# Instructions for the task:
Line count for "Burn": say how many lines of the data contain it, with no other text.

# Provided information:
Segment Open
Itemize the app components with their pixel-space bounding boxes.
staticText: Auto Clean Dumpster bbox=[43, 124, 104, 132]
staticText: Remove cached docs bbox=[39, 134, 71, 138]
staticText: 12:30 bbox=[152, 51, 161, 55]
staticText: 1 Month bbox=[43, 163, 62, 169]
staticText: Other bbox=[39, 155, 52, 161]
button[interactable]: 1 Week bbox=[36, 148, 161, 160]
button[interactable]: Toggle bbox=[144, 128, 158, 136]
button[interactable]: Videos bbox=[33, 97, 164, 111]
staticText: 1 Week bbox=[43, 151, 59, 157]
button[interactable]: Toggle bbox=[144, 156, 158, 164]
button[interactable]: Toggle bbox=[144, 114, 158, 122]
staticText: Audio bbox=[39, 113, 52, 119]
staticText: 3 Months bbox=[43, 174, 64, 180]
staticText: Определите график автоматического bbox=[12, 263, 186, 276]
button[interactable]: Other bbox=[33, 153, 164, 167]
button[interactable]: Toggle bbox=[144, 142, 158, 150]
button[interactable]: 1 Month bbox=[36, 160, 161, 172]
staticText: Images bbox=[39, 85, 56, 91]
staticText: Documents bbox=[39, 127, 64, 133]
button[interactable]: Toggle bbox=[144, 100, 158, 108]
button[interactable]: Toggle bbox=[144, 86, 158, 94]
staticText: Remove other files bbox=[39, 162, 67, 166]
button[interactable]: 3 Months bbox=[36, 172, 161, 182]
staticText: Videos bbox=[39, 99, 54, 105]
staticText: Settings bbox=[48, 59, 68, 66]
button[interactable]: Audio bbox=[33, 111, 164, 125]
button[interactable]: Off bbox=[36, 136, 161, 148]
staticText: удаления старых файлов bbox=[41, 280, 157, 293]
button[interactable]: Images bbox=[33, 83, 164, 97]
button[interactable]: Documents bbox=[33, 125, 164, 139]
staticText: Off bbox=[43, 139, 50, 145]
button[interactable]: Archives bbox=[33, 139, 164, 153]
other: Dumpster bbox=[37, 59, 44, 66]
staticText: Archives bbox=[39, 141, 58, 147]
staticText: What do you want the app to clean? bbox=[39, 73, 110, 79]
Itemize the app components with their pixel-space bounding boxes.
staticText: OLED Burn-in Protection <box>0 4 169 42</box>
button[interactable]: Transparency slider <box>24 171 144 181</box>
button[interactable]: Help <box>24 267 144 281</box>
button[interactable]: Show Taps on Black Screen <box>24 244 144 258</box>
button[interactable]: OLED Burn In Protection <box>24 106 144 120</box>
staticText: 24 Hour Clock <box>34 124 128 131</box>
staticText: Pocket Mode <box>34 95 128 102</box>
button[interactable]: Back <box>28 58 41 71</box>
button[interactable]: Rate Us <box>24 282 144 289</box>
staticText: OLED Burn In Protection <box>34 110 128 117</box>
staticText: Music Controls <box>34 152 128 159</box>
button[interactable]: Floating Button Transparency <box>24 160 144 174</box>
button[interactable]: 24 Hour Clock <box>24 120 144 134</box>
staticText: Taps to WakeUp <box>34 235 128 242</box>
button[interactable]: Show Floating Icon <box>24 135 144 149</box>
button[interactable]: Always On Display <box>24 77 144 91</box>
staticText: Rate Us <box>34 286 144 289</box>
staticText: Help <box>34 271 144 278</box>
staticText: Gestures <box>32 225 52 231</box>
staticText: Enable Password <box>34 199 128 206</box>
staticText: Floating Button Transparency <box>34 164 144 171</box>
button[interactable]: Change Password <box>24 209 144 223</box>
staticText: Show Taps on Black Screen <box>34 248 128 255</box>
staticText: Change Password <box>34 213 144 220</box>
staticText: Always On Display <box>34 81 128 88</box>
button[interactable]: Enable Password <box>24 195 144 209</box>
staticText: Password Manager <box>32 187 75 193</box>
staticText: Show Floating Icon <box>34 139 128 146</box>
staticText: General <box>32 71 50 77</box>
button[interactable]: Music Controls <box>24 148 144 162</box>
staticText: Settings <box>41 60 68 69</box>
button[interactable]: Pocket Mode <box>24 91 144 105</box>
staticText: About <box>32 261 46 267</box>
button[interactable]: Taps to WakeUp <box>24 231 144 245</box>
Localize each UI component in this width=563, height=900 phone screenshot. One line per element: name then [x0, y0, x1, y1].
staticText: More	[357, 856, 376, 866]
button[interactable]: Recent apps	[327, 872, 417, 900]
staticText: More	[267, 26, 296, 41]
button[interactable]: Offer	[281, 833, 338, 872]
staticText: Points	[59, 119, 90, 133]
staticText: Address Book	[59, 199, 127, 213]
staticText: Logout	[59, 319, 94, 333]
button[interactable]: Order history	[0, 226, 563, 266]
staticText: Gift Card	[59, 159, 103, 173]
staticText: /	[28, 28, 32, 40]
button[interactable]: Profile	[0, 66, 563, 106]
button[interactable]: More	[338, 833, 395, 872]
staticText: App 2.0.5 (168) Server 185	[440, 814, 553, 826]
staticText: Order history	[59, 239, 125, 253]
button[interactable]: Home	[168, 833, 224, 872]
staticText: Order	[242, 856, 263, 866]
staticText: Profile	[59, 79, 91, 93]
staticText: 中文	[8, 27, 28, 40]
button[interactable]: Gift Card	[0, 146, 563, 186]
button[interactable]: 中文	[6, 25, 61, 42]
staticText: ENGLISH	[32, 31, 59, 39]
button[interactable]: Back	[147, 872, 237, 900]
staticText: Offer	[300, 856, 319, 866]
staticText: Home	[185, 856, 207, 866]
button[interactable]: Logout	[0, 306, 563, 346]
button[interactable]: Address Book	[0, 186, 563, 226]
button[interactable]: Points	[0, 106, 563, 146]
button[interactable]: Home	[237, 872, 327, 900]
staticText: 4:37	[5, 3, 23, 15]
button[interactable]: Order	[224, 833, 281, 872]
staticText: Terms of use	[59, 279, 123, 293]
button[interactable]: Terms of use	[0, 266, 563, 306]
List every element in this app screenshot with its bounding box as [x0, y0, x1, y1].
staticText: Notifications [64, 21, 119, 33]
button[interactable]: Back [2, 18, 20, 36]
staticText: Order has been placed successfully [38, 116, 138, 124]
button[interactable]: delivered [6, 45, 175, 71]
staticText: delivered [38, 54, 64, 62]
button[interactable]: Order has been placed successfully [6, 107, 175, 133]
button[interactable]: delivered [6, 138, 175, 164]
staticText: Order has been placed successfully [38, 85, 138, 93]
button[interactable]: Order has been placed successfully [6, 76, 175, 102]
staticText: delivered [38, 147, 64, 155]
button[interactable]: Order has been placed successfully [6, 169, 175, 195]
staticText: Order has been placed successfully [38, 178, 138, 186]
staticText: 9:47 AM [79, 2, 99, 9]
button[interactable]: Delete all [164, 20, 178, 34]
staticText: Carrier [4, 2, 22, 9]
Segment Closed
Segment Open
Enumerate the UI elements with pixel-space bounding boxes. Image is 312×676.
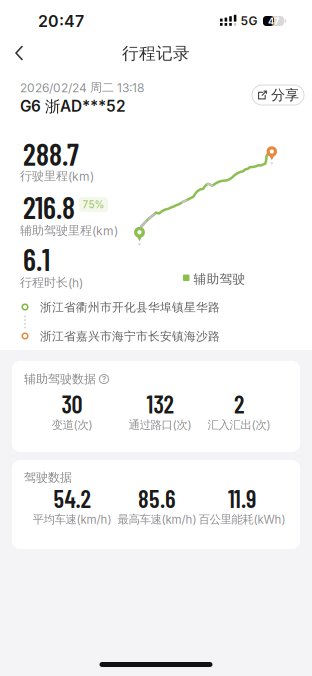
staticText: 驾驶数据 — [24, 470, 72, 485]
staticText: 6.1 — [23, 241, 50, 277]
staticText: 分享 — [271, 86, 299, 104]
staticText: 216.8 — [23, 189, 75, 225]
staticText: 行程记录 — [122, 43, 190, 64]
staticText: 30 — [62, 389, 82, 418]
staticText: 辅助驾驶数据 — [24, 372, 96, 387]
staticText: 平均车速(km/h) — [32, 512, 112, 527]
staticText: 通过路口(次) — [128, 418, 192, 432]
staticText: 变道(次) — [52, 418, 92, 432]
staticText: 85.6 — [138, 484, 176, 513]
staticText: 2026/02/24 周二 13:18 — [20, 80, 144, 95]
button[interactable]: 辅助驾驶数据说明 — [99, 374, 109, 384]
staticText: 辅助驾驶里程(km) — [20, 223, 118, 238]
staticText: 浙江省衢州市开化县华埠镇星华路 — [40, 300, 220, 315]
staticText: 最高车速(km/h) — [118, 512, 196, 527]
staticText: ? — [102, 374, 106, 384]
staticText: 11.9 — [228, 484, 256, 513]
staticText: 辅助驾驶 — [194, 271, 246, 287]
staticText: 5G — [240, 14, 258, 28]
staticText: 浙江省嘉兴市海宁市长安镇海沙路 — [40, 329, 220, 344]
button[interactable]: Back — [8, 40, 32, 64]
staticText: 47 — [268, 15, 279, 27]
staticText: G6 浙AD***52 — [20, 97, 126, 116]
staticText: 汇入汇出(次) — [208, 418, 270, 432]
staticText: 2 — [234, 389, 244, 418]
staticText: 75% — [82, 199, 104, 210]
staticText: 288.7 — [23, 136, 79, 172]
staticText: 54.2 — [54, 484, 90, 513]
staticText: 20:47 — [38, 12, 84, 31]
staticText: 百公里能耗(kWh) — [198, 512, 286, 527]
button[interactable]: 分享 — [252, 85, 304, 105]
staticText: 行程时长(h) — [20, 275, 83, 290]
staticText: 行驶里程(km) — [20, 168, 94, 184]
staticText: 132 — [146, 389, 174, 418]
Segment Closed
# Result of this exercise:
3